A clothing and equipment drive on King David Blvd in Tel Aviv for residents in the south and soldiers, on October 8, 2023. (Lizzy Shaanan/Courtesy)

But the war — what preceded it and how it has been unfolding — will continue to challenge national cohesion. Much of the worst of what has happened to so many Israeli civilians, and to so many of our protectors, has not yet been fully exposed, much less internalized.

It is being credibly said that Saturday was the most terrible day for the Jews since the Holocaust, the highest number of Jews killed in a single day since that darkest era — a time of utter vulnerability that the establishment and fierce, efficient defense of this state was designed, more than anything else, to ensure cannot recur.

There are communities near Gaza where, multiple reports indicate, 10 or even 20 percent of the residents have been killed. The hours are punctuated with the release of name after name after name of our murdered people. The families of the dead will never fully recover. Those of the missing and the abducted are desperate, and, after two days in which some went hospital to hospital searching, are only, belatedly, now beginning to get some answers from those in authority.
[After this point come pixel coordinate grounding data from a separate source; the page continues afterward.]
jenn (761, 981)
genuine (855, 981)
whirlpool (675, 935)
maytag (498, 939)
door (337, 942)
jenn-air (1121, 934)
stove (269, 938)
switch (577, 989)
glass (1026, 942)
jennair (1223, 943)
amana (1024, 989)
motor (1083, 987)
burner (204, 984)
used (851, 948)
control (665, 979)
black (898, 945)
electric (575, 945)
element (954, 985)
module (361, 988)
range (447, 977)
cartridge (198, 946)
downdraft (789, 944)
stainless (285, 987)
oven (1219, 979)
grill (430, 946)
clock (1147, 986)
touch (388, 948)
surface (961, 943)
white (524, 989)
There is, to put it carefully, something of a crisis of faith between the people and those with the responsibility to protect them — the most basic obligation of government. And there is, again to put it carefully, something of a crisis of faith between some of those in government and the security establishment — each feeling that the other let it down. The politicians believe the security establishment failed to realize and warn about the Hamas danger; security chiefs believe those in power didn’t listen to them, including by ignoring the warnings that the national rift over the judicial overhaul was both harming the military and emboldening Israel’s enemies.

7. To win: Thus far, however, the recriminations are largely being kept at bay.

There is a war to be won. It is likely only just beginning. Israel needs unity of purpose from its political and military leadership, and to wisely muster its peerless capabilities to defeat Hamas and other potentially active enemies. Its leaders must put aside any and all other considerations and protect the country — mindful of their paramount obligation to our people.

Prime Minister Benjamin Netanyahu (L) meets with Defense Minister Yoav Gallant (C) and military chiefs at IDF headquarters in Tel Aviv for a security assessment on October 8, 2023. (GPO)

Unthinkable though this period may be, Israel must emerge safely and stronger from it. And it will do so, provided it is unified and that there is no further complacency.

“The IDF failed to protect [Israel],” said the former IDF operations chief Yisrael Ziv in a TV interview on Sunday night. “We failed to stop [the terrorists] taking hostages to Gaza. We failed to help the public deal with it.”

But right now, said the former IDF intelligence chief Tamir Heyman in the same TV studio, “we have to look ahead. We have to win.”